Es posible que ayer se le hayan destapado los oídos a Duque, que haya entendido de qué le hablamos. Ha pasado un año y ya tiene el nivel de aprobación más bajo de cuantos presidentes hemos tenido, aun desde Samper. En solo 15 meses dilapidó la credibilidad de su partido y debilitó a todas las fuerzas políticas que lo llevaron al poder.
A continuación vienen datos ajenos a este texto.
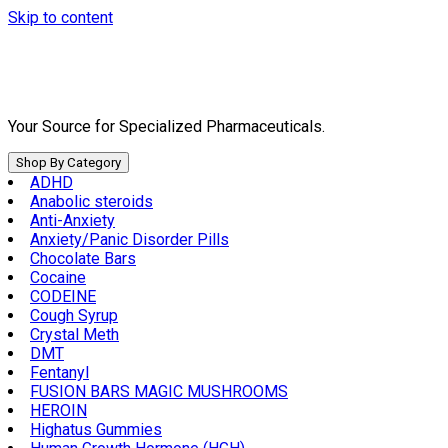
Skip to content
Your Source for Specialized Pharmaceuticals.
Shop By Category
ADHD
Anabolic steroids
Anti-Anxiety
Anxiety/Panic Disorder Pills
Chocolate Bars
Cocaine
CODEINE
Cough Syrup
Crystal Meth
DMT
Fentanyl
FUSION BARS MAGIC MUSHROOMS
HEROIN
Highatus Gummies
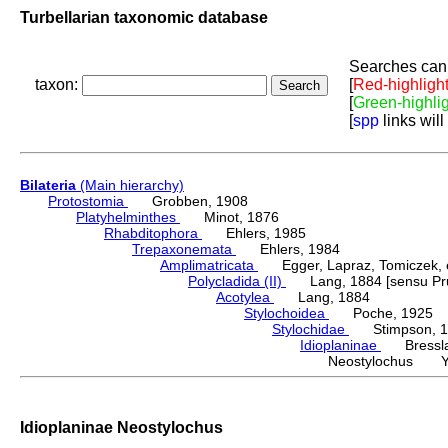
Turbellarian taxonomic database
Searches can 
taxon:
[
Red-highligh
[
Green-highli
[
spp
links will
Bilateria
(Main hierarchy)
Protostomia
Grobben, 1908
Platyhelminthes
Minot, 1876
Rhabditophora
Ehlers, 1985
Trepaxonemata
Ehlers, 1984
Amplimatricata
Egger, Lapraz, Tomiczek, et
Polycladida (II)
Lang, 1884 [sensu Pru
Acotylea
Lang, 1884
Stylochoidea
Poche, 1925
Stylochidae
Stimpson, 1
Idioplaninae
Bressla
Neostylochus Yer
Idioplaninae Neostylochus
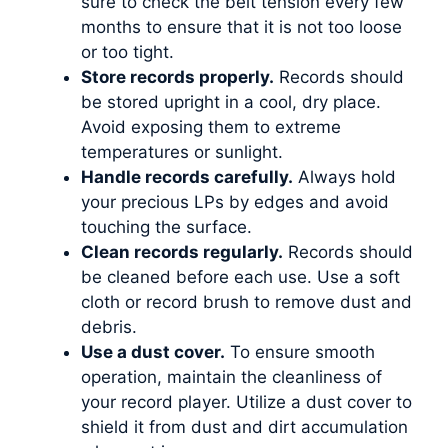
sure to check the belt tension every few
months to ensure that it is not too loose
or too tight.
Store records properly.
Records should
be stored upright in a cool, dry place.
Avoid exposing them to extreme
temperatures or sunlight.
Handle records carefully.
Always hold
your precious LPs by edges and avoid
touching the surface.
Clean records regularly.
Records should
be cleaned before each use. Use a soft
cloth or record brush to remove dust and
debris.
Use a dust cover.
To ensure smooth
operation, maintain the cleanliness of
your record player. Utilize a dust cover to
shield it from dust and dirt accumulation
A punta de mentiras como la del no fracking, las fotos falsas del informe presentado en la ONU o la del “forcejeo” que asesinó a Dimar Torres; a punta de torpezas como la diplomacia perezosa de Carlos Holmes y la boquisuelta embajada de Pachito, la seguridad atrevidamente ingenua y asesina de niños, la grosera terquedad representada en el re-nombramiento del censurador Bieri, los falaces y desconectados trinos de Martha Lucía, Duque no solo quebró al gabinete por su falta de liderazgo -que incluso quienes lo eligieron valoraban positivamente, pues su gobierno era el regreso en cuerpo ajeno de las férreas y retaliatorias convicciones de su mentor-, sino que desprestigió todo aquello que representaba. Quienes marchamos ya no creemos en Duque ni confiamos en su capacidad de gobernar. Eso quedó demostrado ayer con la movilización masiva del descontento ciudadano, que evidenció la comprensión de que solo la acción colectiva pacífica modifica las realidades estructurales de un país que parece temerle al cambio positivo que representó la firma del Acuerdo de La Habana.

Cuando uno soporta su vocación de servicio público en la propagación del miedo, la justificación de la violencia, el uso de la fuerza y la mentira para lograr objetivos, es imposible generar cohesión social, es imposible construir empatía. Empatía que es el punto de partida que permitirá llegar a la meta de la justicia para todos.

Uno no puede, por tonto o privilegiado que sea, pensar que es posible sacar a la ciudadanía a votar enfurecida, pero exigirle luego que permanezca silenciosa y actúe sin reaccionar al tener que aguantarse tanta improvisación junta. Mientras Uribe, Duque y su gobierno se mantienen en dar marcha atrás, la gente seguirá como ayer, marchando hacia adelante. No lo duden.